= Problem to work on =
All of the records below must be output exactly, with no pictures carried over.

= Records from a dataset =
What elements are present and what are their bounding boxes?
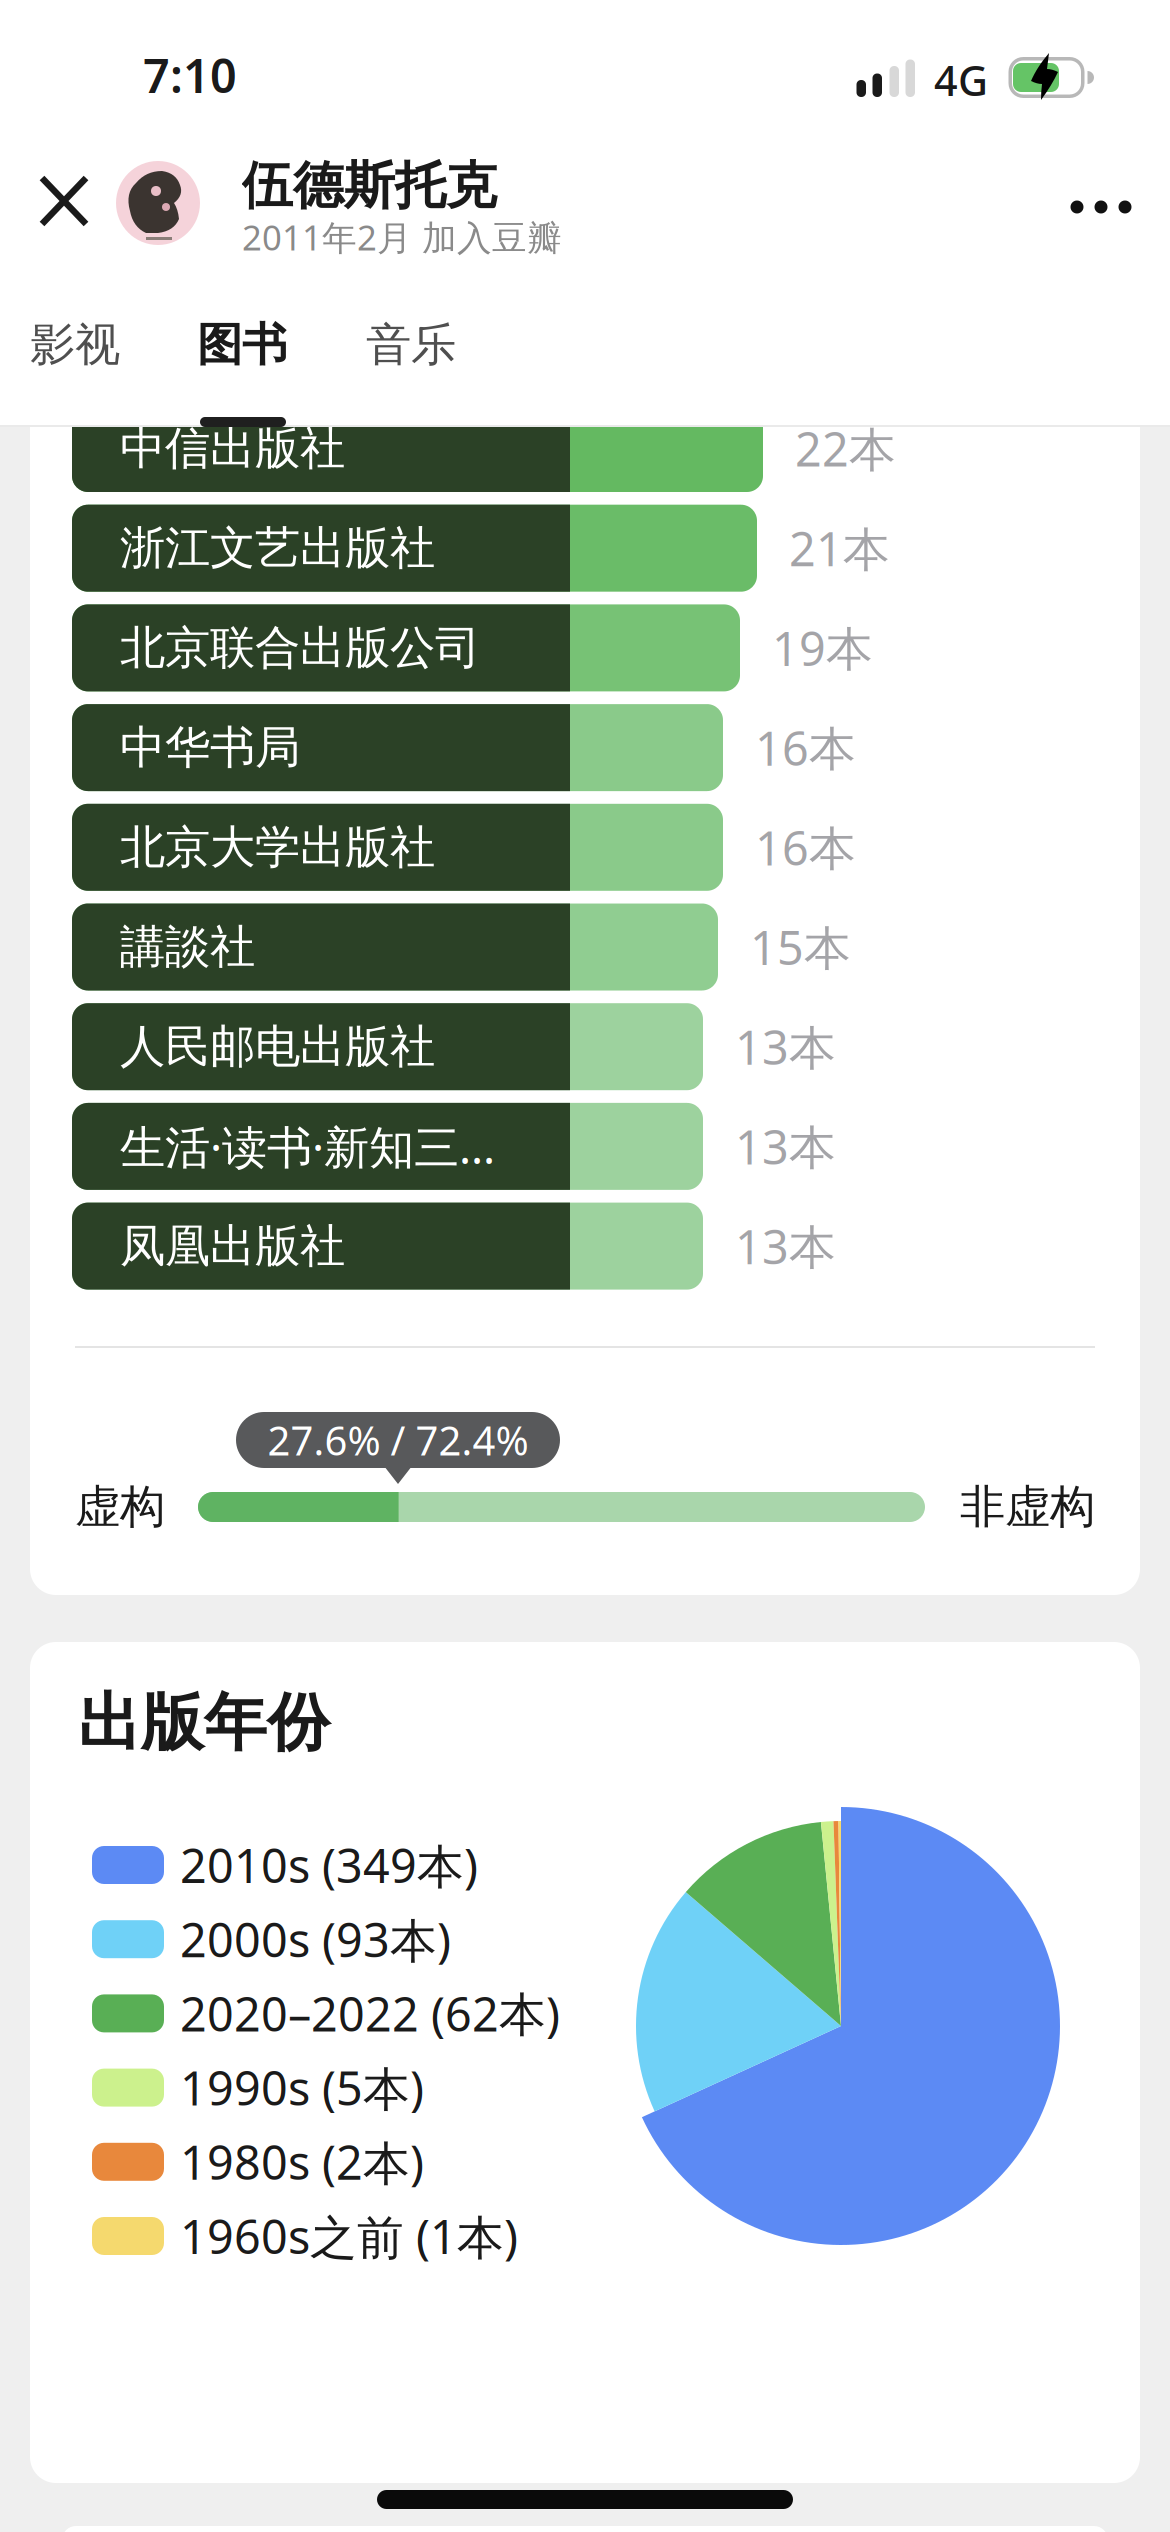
staticText: 中信出版社 xyxy=(120,421,345,476)
staticText: 講談社 xyxy=(120,919,255,975)
staticText: 1990s (5本) xyxy=(180,2056,424,2119)
staticText: 7:10 xyxy=(143,44,237,106)
staticText: 虚构 xyxy=(75,1479,165,1535)
staticText: 15本 xyxy=(750,916,851,978)
staticText: 13本 xyxy=(735,1016,836,1078)
staticText: 伍德斯托克 xyxy=(242,155,497,217)
staticText: 16本 xyxy=(755,816,856,878)
staticText: 浙江文艺出版社 xyxy=(120,520,435,576)
staticText: 13本 xyxy=(735,1115,836,1177)
staticText: 音乐 xyxy=(366,317,456,373)
staticText: 图书 xyxy=(197,317,287,373)
staticText: 人民邮电出版社 xyxy=(120,1019,435,1075)
staticText: 4G xyxy=(934,53,988,108)
staticText: 非虚构 xyxy=(960,1479,1095,1535)
staticText: 1980s (2本) xyxy=(180,2131,424,2193)
staticText: 16本 xyxy=(755,717,856,779)
staticText: 北京联合出版公司 xyxy=(120,620,480,676)
staticText: 1960s之前 (1本) xyxy=(180,2205,518,2267)
staticText: 2011年2月 加入豆瓣 xyxy=(242,214,562,260)
staticText: 中华书局 xyxy=(120,720,300,776)
staticText: 21本 xyxy=(789,517,890,579)
staticText: 2010s (349本) xyxy=(180,1834,478,1896)
staticText: 22本 xyxy=(795,418,896,480)
staticText: 2000s (93本) xyxy=(180,1908,451,1970)
staticText: 影视 xyxy=(30,317,120,373)
staticText: 出版年份 xyxy=(78,1684,330,1762)
staticText: 北京大学出版社 xyxy=(120,820,435,875)
staticText: 凤凰出版社 xyxy=(120,1218,345,1274)
staticText: 19本 xyxy=(772,617,873,679)
staticText: 13本 xyxy=(735,1215,836,1277)
staticText: 27.6% / 72.4% xyxy=(268,1413,528,1466)
staticText: 2020–2022 (62本) xyxy=(180,1982,560,2044)
staticText: 生活·读书·新知三... xyxy=(120,1116,495,1176)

= Task output =
What elements are present and what are their bounding boxes?
staticText: 中信出版社 xyxy=(120,421,345,476)
staticText: 講談社 xyxy=(120,919,255,975)
staticText: 1990s (5本) xyxy=(180,2056,424,2119)
staticText: 7:10 xyxy=(143,44,237,106)
staticText: 虚构 xyxy=(75,1479,165,1535)
staticText: 15本 xyxy=(750,916,851,978)
staticText: 13本 xyxy=(735,1016,836,1078)
staticText: 伍德斯托克 xyxy=(242,155,497,217)
staticText: 16本 xyxy=(755,816,856,878)
staticText: 浙江文艺出版社 xyxy=(120,520,435,576)
staticText: 13本 xyxy=(735,1115,836,1177)
staticText: 音乐 xyxy=(366,317,456,373)
staticText: 图书 xyxy=(197,317,287,373)
staticText: 人民邮电出版社 xyxy=(120,1019,435,1075)
staticText: 4G xyxy=(934,53,988,108)
staticText: 非虚构 xyxy=(960,1479,1095,1535)
staticText: 1980s (2本) xyxy=(180,2131,424,2193)
staticText: 16本 xyxy=(755,717,856,779)
staticText: 北京联合出版公司 xyxy=(120,620,480,676)
staticText: 1960s之前 (1本) xyxy=(180,2205,518,2267)
staticText: 2011年2月 加入豆瓣 xyxy=(242,214,562,260)
staticText: 中华书局 xyxy=(120,720,300,776)
staticText: 21本 xyxy=(789,517,890,579)
staticText: 2010s (349本) xyxy=(180,1834,478,1896)
staticText: 22本 xyxy=(795,418,896,480)
staticText: 2000s (93本) xyxy=(180,1908,451,1970)
staticText: 影视 xyxy=(30,317,120,373)
staticText: 出版年份 xyxy=(78,1684,330,1762)
staticText: 北京大学出版社 xyxy=(120,820,435,875)
staticText: 凤凰出版社 xyxy=(120,1218,345,1274)
staticText: 19本 xyxy=(772,617,873,679)
staticText: 13本 xyxy=(735,1215,836,1277)
staticText: 27.6% / 72.4% xyxy=(268,1413,528,1466)
staticText: 2020–2022 (62本) xyxy=(180,1982,560,2044)
staticText: 生活·读书·新知三... xyxy=(120,1116,495,1176)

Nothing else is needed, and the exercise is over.